J’ai rêvé de Lélian à la Tête de l’Eau. J’oublierai bien des choses et les choses m’oublieront, mais comment oublier l’amour de mes treize ans. Celui qui a bouleversé l’horloge de ma vie.
J’ai la mémoire à fleur de peau. Traces de caresses ou de coups, ma peau ne garde aucun secret. Tout apparaît en relief, lisible pour tous. Une vraie peau pour aveugle, à lire avec les doigts. Plaisir et pénitence. Avec mes ongles, je traçais jusqu’au sang, le nom de Lélian sur mes cuisses et glissais ma main sous la jupe bleue de l’uniforme, pour caresser des doigts, le contour des lettres incisées dans ma chair.

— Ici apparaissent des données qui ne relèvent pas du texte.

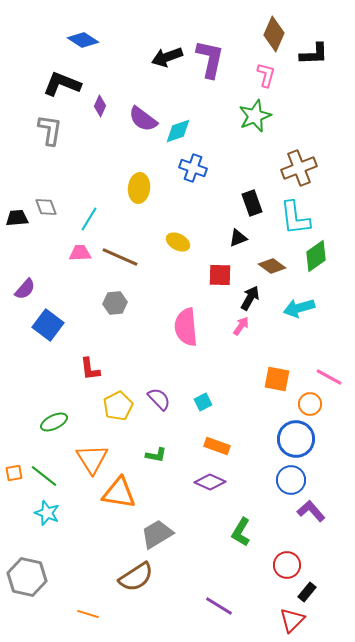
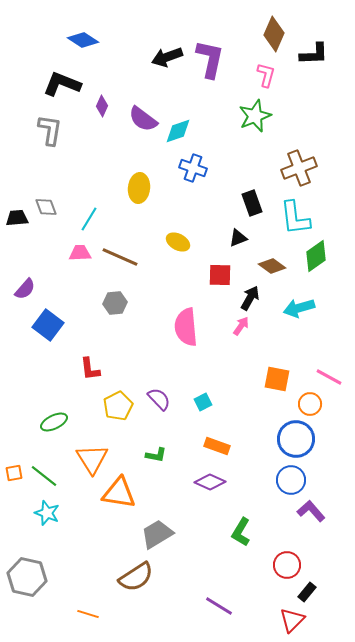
purple diamond at (100, 106): moved 2 px right
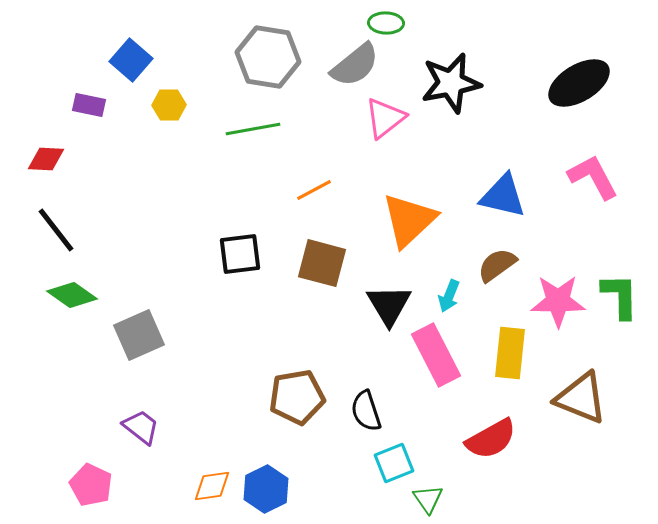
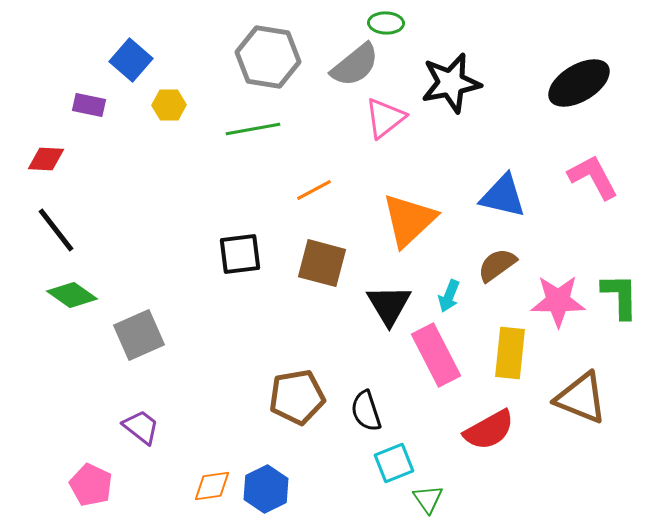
red semicircle: moved 2 px left, 9 px up
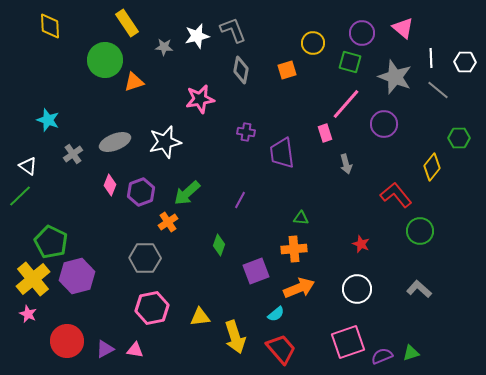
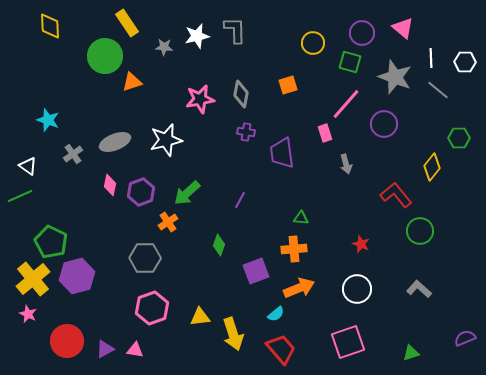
gray L-shape at (233, 30): moved 2 px right; rotated 20 degrees clockwise
green circle at (105, 60): moved 4 px up
gray diamond at (241, 70): moved 24 px down
orange square at (287, 70): moved 1 px right, 15 px down
orange triangle at (134, 82): moved 2 px left
white star at (165, 142): moved 1 px right, 2 px up
pink diamond at (110, 185): rotated 10 degrees counterclockwise
green line at (20, 196): rotated 20 degrees clockwise
pink hexagon at (152, 308): rotated 8 degrees counterclockwise
yellow arrow at (235, 337): moved 2 px left, 3 px up
purple semicircle at (382, 356): moved 83 px right, 18 px up
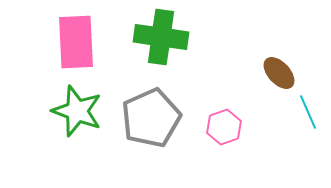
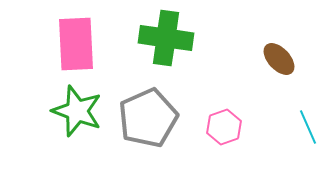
green cross: moved 5 px right, 1 px down
pink rectangle: moved 2 px down
brown ellipse: moved 14 px up
cyan line: moved 15 px down
gray pentagon: moved 3 px left
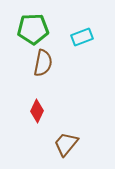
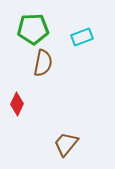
red diamond: moved 20 px left, 7 px up
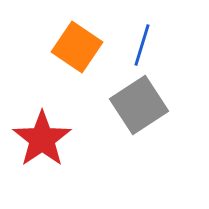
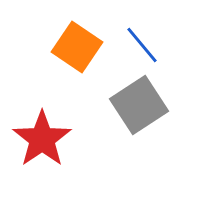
blue line: rotated 57 degrees counterclockwise
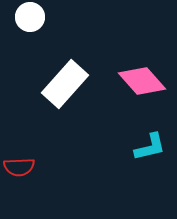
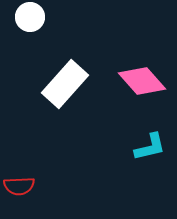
red semicircle: moved 19 px down
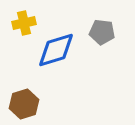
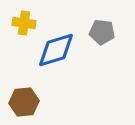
yellow cross: rotated 20 degrees clockwise
brown hexagon: moved 2 px up; rotated 12 degrees clockwise
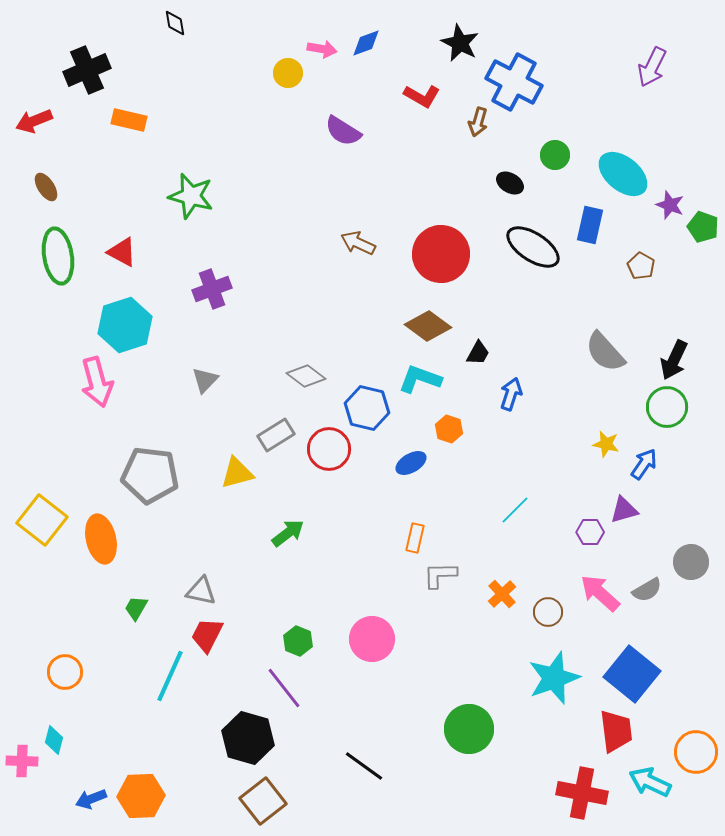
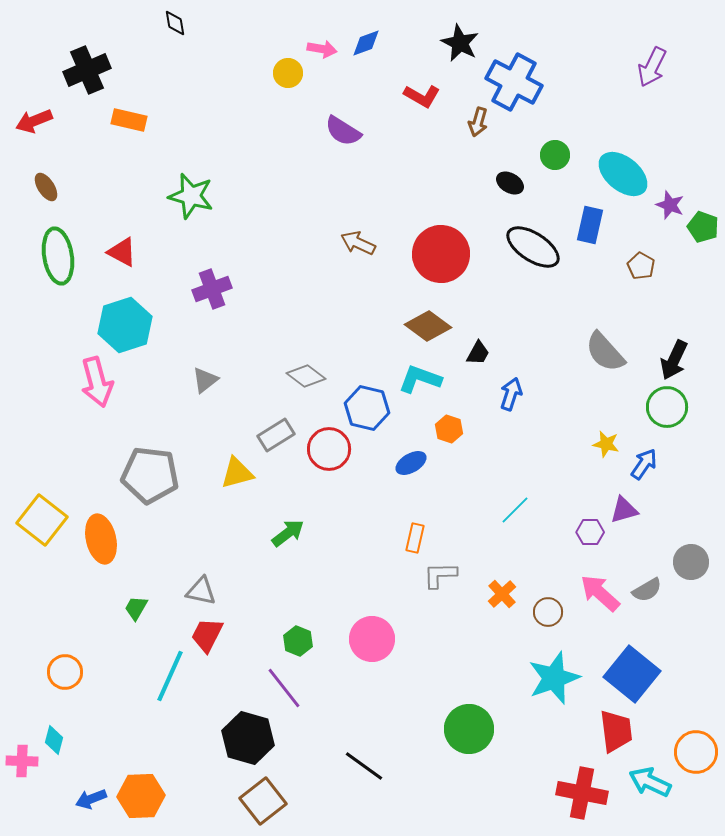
gray triangle at (205, 380): rotated 8 degrees clockwise
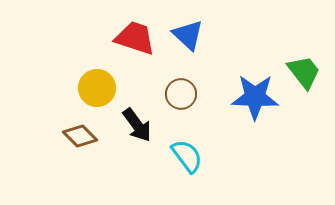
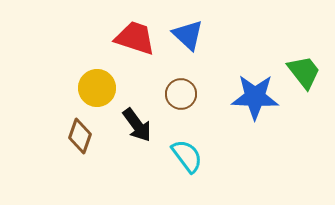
brown diamond: rotated 64 degrees clockwise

Il m’avait accrochée au détour d’un regard. C’était un jour de fête. Quelle fête ? Il pleuvait ou il ne pleuvait pas. Je ne me souviens pas de la couleur du ciel. Il me regarde. Je le vois. Et de cette seconde d’éternité, je garde l’éblouissement de cette image. C’est lui. Tout en violence. Tout en refus à l’écart de cette fête. Silhouette efflanquée, sans chaussettes, chemise ouverte. Au milieu de tous ces beaux jeunes hommes parfumés, aux plis de pantalon impeccables. Viens petite fille. Il a une voix de mise en garde. Et dans ses yeux, il y a du feu. Un incendie sans porte de sortie. Je suis étourdie, folle, perdue. Je vais brûler. Je brûle. L’univers vole en éclats et il est la cause de ce mystère. Il m’a attrapé par le bras. Viens petite fille, embrasse-moi. Et en dépit de mon indignation. Non. De quel droit. Insolent. Sur ma bouche. Un baiser, que malgré ma peur récitée comme une leçon, il n’est pas concevable à cet instant qu’il puisse finir Mon Dieu, et que je rends. Et un rendez-vous que j’accorde. Et je sais déjà que j’offre mon âme au diable. Perdition. Perdition. Parce que milles subterfuges, milles mensonges me seront nécessaires. Une petite jeune fille de bonne famille qui a rendez-vous avec un voyou. Jésus-Marie-Joseph. Vous vous rendez compte. Ne vous étonnez pas si bientôt, c’est le mur des lamentations par ici. Oui. On peut prédire qu’il va déluger des larmes bientôt.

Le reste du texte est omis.